Problem to work on: Your answer is a copy of every line in the records where "element" appears.

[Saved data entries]
------------------------------------

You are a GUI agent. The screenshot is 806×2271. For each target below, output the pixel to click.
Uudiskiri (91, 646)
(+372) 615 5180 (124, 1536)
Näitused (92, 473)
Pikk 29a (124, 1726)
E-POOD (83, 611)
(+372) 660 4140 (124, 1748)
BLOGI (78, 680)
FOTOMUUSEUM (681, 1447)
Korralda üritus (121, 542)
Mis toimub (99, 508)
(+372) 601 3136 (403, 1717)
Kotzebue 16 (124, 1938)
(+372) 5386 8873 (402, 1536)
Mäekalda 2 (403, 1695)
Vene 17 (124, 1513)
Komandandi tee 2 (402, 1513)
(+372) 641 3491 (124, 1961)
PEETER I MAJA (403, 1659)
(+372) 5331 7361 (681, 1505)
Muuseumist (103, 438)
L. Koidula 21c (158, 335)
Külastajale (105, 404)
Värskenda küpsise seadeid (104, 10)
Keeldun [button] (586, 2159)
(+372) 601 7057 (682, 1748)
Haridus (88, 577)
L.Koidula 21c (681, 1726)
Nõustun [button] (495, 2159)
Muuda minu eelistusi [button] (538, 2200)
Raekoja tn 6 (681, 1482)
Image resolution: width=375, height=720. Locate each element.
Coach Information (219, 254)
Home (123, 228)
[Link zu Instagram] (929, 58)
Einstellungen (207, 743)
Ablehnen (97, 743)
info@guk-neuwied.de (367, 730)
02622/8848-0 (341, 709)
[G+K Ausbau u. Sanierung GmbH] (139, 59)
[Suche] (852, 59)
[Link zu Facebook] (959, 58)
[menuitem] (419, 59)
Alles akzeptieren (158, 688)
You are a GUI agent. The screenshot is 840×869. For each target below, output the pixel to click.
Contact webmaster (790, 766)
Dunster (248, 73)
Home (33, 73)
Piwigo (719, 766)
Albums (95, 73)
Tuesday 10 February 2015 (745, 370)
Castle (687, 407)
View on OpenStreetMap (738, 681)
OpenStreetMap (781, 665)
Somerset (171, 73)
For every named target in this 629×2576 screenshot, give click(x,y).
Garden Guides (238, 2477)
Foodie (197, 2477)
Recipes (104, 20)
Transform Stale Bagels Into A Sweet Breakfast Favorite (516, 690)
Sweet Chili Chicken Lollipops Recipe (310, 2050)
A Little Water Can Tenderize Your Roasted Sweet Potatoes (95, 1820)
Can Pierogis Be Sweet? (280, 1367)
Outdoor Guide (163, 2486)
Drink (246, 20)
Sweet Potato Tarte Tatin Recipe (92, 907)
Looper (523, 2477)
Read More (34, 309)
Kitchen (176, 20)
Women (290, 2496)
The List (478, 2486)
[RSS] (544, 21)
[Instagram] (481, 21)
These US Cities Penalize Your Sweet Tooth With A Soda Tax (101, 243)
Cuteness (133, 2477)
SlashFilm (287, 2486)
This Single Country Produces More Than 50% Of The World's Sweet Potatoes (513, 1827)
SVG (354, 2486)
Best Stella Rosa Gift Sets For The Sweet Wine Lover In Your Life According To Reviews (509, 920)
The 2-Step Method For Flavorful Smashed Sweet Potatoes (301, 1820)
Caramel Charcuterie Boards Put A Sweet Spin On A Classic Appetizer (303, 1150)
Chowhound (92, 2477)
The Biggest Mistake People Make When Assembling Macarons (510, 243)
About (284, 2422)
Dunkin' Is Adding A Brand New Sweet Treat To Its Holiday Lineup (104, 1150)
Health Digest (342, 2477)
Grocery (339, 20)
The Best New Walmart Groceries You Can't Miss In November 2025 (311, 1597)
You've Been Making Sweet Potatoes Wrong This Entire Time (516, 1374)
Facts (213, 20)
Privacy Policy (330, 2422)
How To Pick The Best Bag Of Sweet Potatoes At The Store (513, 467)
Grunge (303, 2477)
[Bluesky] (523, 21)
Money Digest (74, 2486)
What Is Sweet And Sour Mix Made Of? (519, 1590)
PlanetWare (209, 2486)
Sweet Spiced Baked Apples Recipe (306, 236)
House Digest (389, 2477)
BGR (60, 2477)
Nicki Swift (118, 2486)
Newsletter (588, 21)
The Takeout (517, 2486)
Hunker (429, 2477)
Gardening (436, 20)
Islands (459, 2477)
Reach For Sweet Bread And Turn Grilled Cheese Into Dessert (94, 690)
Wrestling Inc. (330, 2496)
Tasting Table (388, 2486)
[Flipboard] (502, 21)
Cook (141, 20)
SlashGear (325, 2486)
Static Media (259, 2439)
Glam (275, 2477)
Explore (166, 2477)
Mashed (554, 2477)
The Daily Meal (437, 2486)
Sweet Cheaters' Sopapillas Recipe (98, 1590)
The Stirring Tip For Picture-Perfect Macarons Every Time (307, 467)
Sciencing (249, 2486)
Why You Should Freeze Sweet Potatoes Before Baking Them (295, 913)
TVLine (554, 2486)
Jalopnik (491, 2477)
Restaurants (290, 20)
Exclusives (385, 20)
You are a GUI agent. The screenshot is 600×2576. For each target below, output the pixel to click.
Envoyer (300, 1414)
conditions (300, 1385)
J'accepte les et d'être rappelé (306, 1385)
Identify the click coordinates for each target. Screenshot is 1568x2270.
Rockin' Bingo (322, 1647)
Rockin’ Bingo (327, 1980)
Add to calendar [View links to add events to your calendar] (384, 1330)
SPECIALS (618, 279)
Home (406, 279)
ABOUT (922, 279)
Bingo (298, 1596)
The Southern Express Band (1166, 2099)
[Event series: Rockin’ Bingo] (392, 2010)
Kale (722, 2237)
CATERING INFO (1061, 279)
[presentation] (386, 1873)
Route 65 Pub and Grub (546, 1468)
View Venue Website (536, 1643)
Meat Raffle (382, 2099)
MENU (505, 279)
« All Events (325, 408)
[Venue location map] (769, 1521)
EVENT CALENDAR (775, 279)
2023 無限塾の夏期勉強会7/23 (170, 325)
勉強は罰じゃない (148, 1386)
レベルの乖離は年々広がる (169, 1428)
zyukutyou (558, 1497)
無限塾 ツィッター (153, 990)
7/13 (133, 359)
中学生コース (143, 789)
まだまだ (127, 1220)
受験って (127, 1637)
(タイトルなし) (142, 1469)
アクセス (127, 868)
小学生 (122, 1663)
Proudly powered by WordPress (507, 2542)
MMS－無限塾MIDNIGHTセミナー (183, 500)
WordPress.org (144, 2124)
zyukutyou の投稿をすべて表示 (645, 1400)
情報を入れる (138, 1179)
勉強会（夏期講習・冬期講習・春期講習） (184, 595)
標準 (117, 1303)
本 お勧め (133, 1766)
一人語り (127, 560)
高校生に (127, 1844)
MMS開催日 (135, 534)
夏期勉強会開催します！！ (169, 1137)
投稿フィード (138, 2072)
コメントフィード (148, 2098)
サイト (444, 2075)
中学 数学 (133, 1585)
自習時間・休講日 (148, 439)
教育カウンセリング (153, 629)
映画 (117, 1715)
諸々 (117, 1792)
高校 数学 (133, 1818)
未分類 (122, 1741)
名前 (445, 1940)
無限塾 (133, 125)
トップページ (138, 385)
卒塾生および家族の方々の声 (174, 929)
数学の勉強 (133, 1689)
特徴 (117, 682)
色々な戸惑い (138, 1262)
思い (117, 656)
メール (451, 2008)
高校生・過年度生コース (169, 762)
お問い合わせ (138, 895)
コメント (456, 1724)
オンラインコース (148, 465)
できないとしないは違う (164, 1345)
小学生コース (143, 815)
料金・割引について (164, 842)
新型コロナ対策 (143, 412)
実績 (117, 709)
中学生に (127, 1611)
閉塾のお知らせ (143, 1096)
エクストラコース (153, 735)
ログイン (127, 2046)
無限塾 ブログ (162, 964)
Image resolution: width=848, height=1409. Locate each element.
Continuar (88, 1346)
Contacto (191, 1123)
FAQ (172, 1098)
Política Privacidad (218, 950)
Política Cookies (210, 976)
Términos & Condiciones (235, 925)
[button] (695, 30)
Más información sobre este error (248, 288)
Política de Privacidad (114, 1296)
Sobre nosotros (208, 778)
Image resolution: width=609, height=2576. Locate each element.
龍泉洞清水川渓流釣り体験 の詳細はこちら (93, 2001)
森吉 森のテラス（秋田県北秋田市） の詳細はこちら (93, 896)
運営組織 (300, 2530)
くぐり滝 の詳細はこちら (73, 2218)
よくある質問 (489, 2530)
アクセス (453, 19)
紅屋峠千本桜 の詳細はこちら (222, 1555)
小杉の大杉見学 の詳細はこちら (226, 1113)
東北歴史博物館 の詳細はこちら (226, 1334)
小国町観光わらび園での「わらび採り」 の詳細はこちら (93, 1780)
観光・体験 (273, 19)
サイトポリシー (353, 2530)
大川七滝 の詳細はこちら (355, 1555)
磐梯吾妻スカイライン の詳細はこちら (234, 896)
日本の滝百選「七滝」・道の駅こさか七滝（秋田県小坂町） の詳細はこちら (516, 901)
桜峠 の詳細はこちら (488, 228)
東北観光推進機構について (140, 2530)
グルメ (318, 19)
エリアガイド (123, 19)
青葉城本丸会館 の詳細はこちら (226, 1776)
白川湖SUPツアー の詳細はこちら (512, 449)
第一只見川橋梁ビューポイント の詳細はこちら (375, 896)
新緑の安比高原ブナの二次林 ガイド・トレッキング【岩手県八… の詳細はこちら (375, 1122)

------------------------------------

Exercise response:
Image resolution: width=375, height=720. Locate each element.
Image resolution: width=848, height=1409. Locate each element.
Image resolution: width=609, height=2576. Locate each element.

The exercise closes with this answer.